**PROBLEM TO WORK ON:** Give the number of lines in the records below that include "Speicherung", and nothing more.

**RECORDS PROVIDED:**
[Start of Attachment]
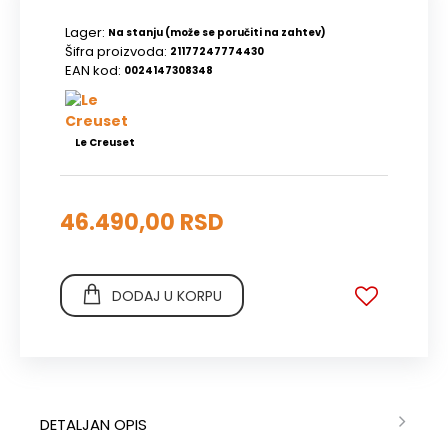
Lager:
Na stanju (može se poručiti na zahtev)
Šifra proizvoda:
21177247774430
EAN kod:
0024147308348
Le Creuset
46.490,00 RSD
DODAJ U KORPU
DETALJAN OPIS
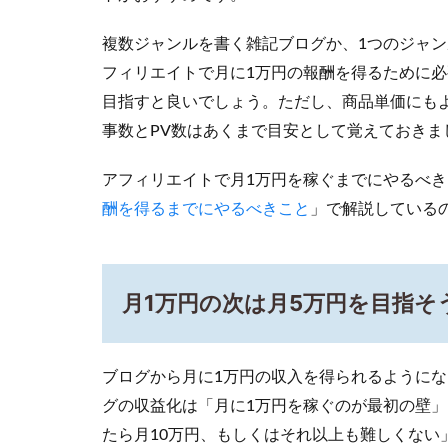
ロ
グ
複数ジャンルを書く雑記ブログか、1つのジャ
で
月5
フィリエイトで月に1万円の報酬を得るために必要
万
目指すと良いでしょう。ただし、商品単価にも
円
事数とPV数はあくまで目安として覚えておきま
稼
ぐ
た
アフィリエイトで月1万円を稼ぐまでにやるべ
め
酬を得るまでにやるべきこと
」で解説している
に
必
要
な
月1万円の次は月5万円を目指そ
こ
と
3.1
ブログから月に1万円の収入を得られるようにな
アド
セン
グの収益化は「月に1万円を稼ぐのが最初の壁」
スで
たら月10万円、もしくはそれ以上も難しくない
稼ぐ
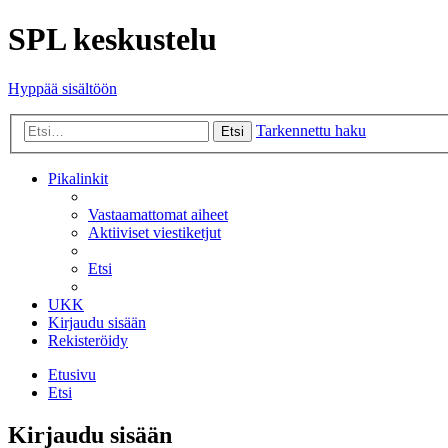
SPL keskustelu
Hyppää sisältöön
Tarkennettu haku
Etsi
Pikalinkit
Vastaamattomat aiheet
Aktiiviset viestiketjut
Etsi
UKK
Kirjaudu sisään
Rekisteröidy
Etusivu
Etsi
Kirjaudu sisään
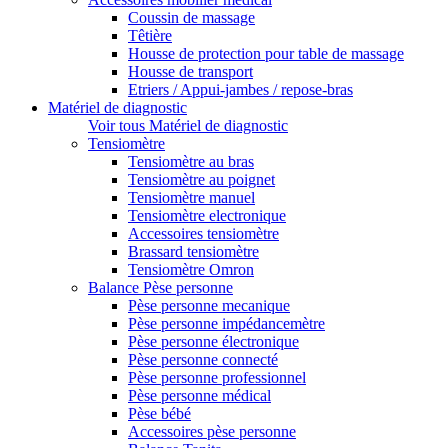
Coussin de massage
Têtière
Housse de protection pour table de massage
Housse de transport
Etriers / Appui-jambes / repose-bras
Matériel de diagnostic
Voir tous Matériel de diagnostic
Tensiomètre
Tensiomètre au bras
Tensiomètre au poignet
Tensiomètre manuel
Tensiomètre electronique
Accessoires tensiomètre
Brassard tensiomètre
Tensiomètre Omron
Balance Pèse personne
Pèse personne mecanique
Pèse personne impédancemètre
Pèse personne électronique
Pèse personne connecté
Pèse personne professionnel
Pèse personne médical
Pèse bébé
Accessoires pèse personne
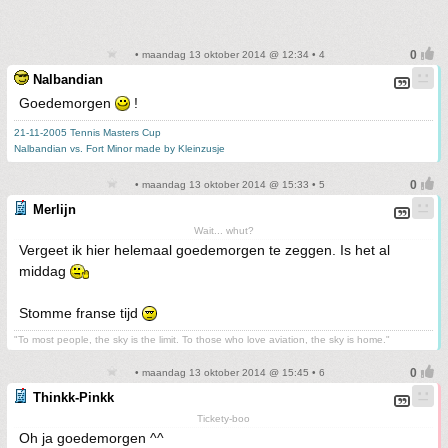
• maandag 13 oktober 2014 @ 12:34 • 4
Nalbandian
Goedemorgen
!
21-11-2005 Tennis Masters Cup
Nalbandian vs. Fort Minor made by Kleinzusje
• maandag 13 oktober 2014 @ 15:33 • 5
Merlijn
Wait... whut?
Vergeet ik hier helemaal goedemorgen te zeggen. Is het al
middag
Stomme franse tijd
"To most people, the sky is the limit. To those who love aviation, the sky is home."
• maandag 13 oktober 2014 @ 15:45 • 6
Thinkk-Pinkk
Tickety-boo
Oh ja goedemorgen ^^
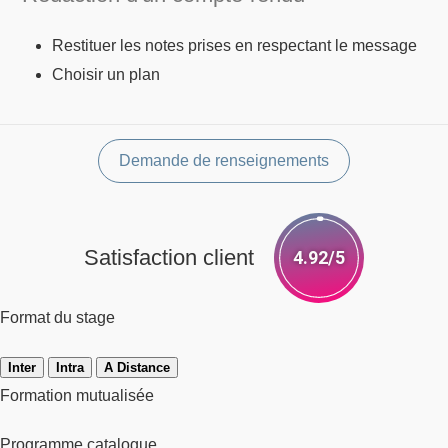
Restituer les notes prises en respectant le message
Choisir un plan
Demande de renseignements
Satisfaction client
4.92/5
Format du stage
Inter
Intra
A Distance
Formation mutualisée
Programme catalogue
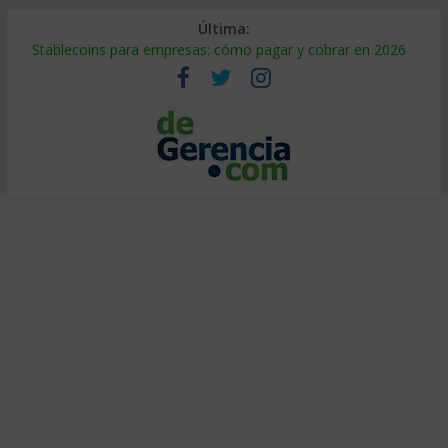
Última:
Stablecoins para empresas: cómo pagar y cobrar en 2026
Despido silencioso: qué es y por qué sale tan caro
IA en selección de personal: cómo auditarla a tiempo
Trabajo forzoso en la cadena de suministro: qué hacer
Mercado hispano de EE. UU.: cómo segmentarlo y venderle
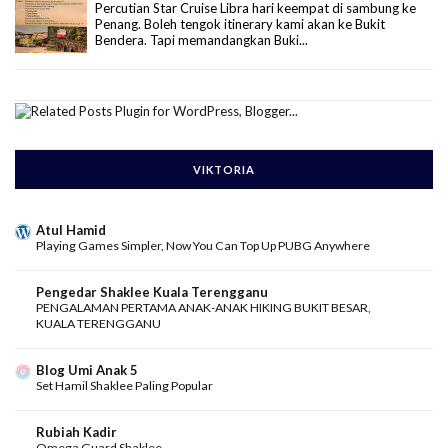
Percutian Star Cruise Libra hari keempat di sambung ke
Penang. Boleh tengok itinerary kami akan ke Bukit
Bendera. Tapi memandangkan Buki...
VIKTORIA
Atul Hamid
Playing Games Simpler, Now You Can Top Up PUBG Anywhere
Pengedar Shaklee Kuala Terengganu
PENGALAMAN PERTAMA ANAK-ANAK HIKING BUKIT BESAR,
KUALA TERENGGANU
Blog Umi Anak 5
Set Hamil Shaklee Paling Popular
Rubiah Kadir
Omega Guard Shaklee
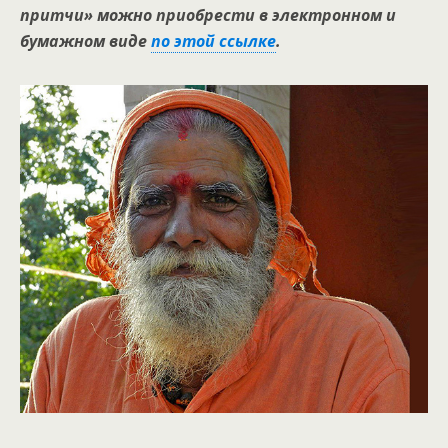
притчи» можно приобрести в электронном и
бумажном виде
по этой ссылке
.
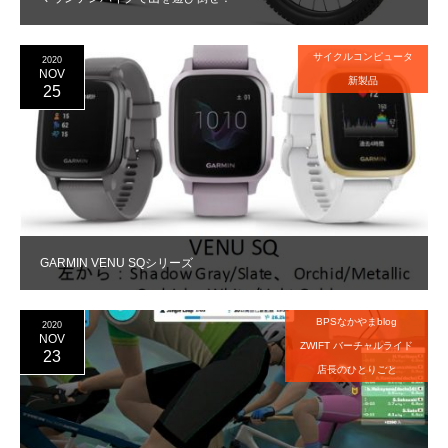
サイクルコンピュータ
2020
NOV
新製品
25
GARMIN VENU SQシリーズ
BPSなかやまblog
2020
NOV
ZWIFT バーチャルライド
23
店長のひとりごと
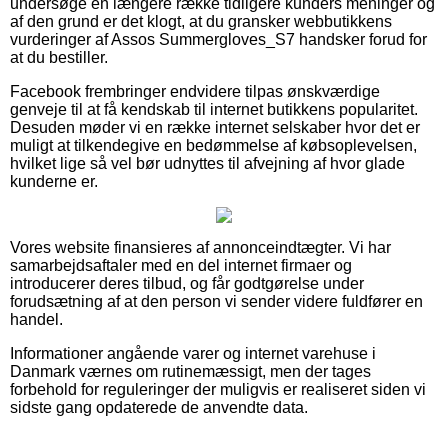
undersøge en længere række tidligere kunders meninger og
af den grund er det klogt, at du gransker webbutikkens
vurderinger af Assos Summergloves_S7 handsker forud for
at du bestiller.
Facebook frembringer endvidere tilpas ønskværdige
genveje til at få kendskab til internet butikkens popularitet.
Desuden møder vi en række internet selskaber hvor det er
muligt at tilkendegive en bedømmelse af købsoplevelsen,
hvilket lige så vel bør udnyttes til afvejning af hvor glade
kunderne er.
Vores website finansieres af annonceindtægter. Vi har
samarbejdsaftaler med en del internet firmaer og
introducerer deres tilbud, og får godtgørelse under
forudsætning af at den person vi sender videre fuldfører en
handel.
Informationer angående varer og internet varehuse i
Danmark værnes om rutinemæssigt, men der tages
forbehold for reguleringer der muligvis er realiseret siden vi
sidste gang opdaterede de anvendte data.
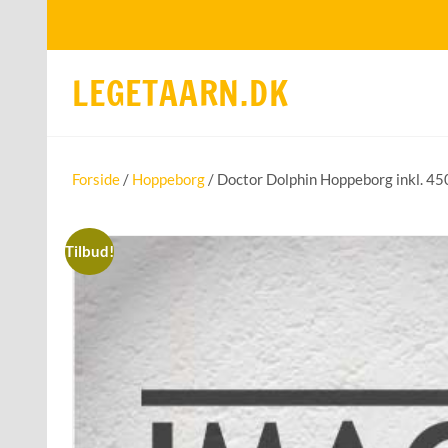
LEGETAARN.DK
Forside
/
Hoppeborg
/ Doctor Dolphin Hoppeborg inkl. 45
Tilbud!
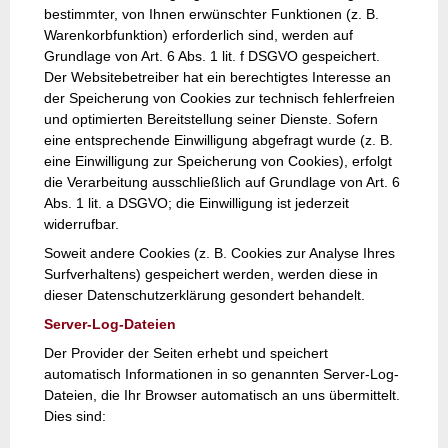
bestimmter, von Ihnen erwünschter Funktionen (z. B.
Warenkorbfunktion) erforderlich sind, werden auf
Grundlage von Art. 6 Abs. 1 lit. f DSGVO gespeichert.
Der Websitebetreiber hat ein berechtigtes Interesse an
der Speicherung von Cookies zur technisch fehlerfreien
und optimierten Bereitstellung seiner Dienste. Sofern
eine entsprechende Einwilligung abgefragt wurde (z. B.
eine Einwilligung zur Speicherung von Cookies), erfolgt
die Verarbeitung ausschließlich auf Grundlage von Art. 6
Abs. 1 lit. a DSGVO; die Einwilligung ist jederzeit
widerrufbar.
Soweit andere Cookies (z. B. Cookies zur Analyse Ihres
Surfverhaltens) gespeichert werden, werden diese in
dieser Datenschutzerklärung gesondert behandelt.
Server-Log-Dateien
Der Provider der Seiten erhebt und speichert
automatisch Informationen in so genannten Server-Log-
Dateien, die Ihr Browser automatisch an uns übermittelt.
Dies sind:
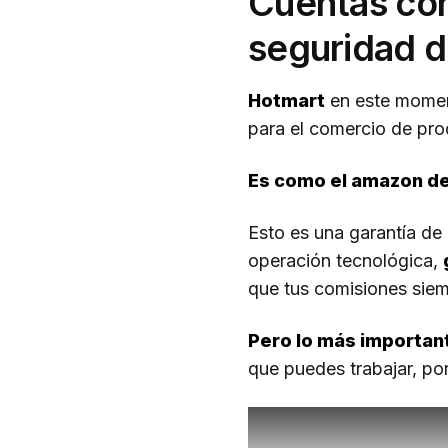
Cuentas con 
seguridad 
Hotmart
en este momen
para el comercio de prod
Es como el amazon de
Esto es una garantía de
operación tecnológica,
que tus comisiones siem
Pero lo más important
que puedes trabajar, po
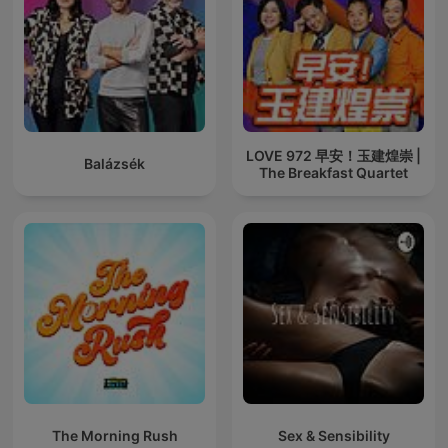
LOVE 972 早安！玉建煌崇 |
Balázsék
The Breakfast Quartet
The Morning Rush
Sex & Sensibility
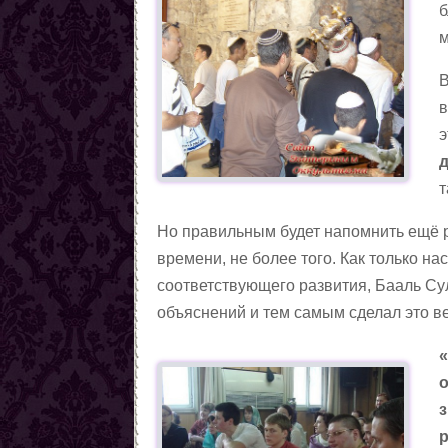
Заговоры от наркомании
б
Все порчи
м
В
в
э
т
Но правильным будет напомнить ещё р
времени, не более того. Как только 
соответствующего развития, Бааль Су
объяснений и тем самым сделал это в
«
о
з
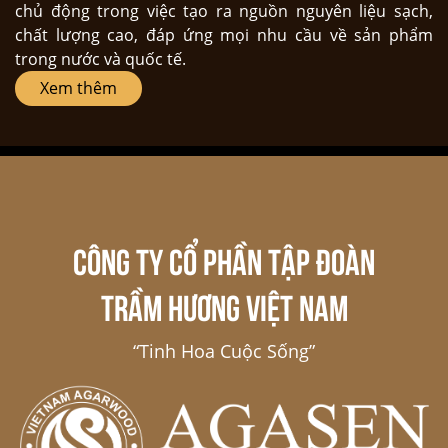
chủ động trong việc tạo ra nguồn nguyên liệu sạch,
chất lượng cao, đáp ứng mọi nhu cầu về sản phẩm
trong nước và quốc tế.
Xem thêm
CÔNG TY CỔ PHẦN TẬP ĐOÀN
TRẦM HƯƠNG VIỆT NAM
“Tinh Hoa Cuộc Sống”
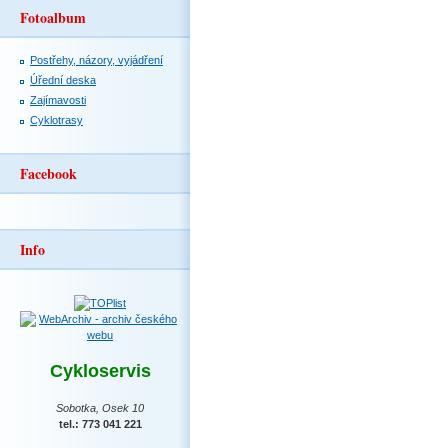
Fotoalbum
Postřehy, názory, vyjádření
Úřední deska
Zajímavosti
Cyklotrasy
Facebook
Info
Cykloservis
Sobotka, Osek 10
tel.: 773 041 221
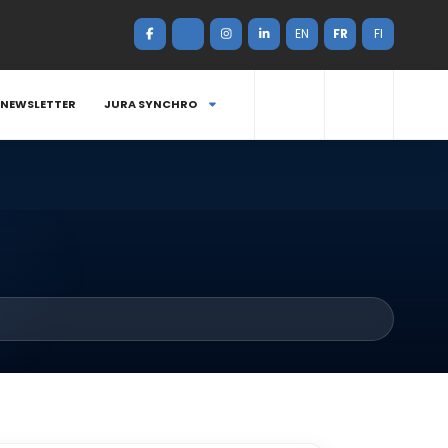
EN
FR
FI
NEWSLETTER
JURA SYNCHRO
[End of Attachment]
**OUTPUT FOR THIS EXERCISE:** 2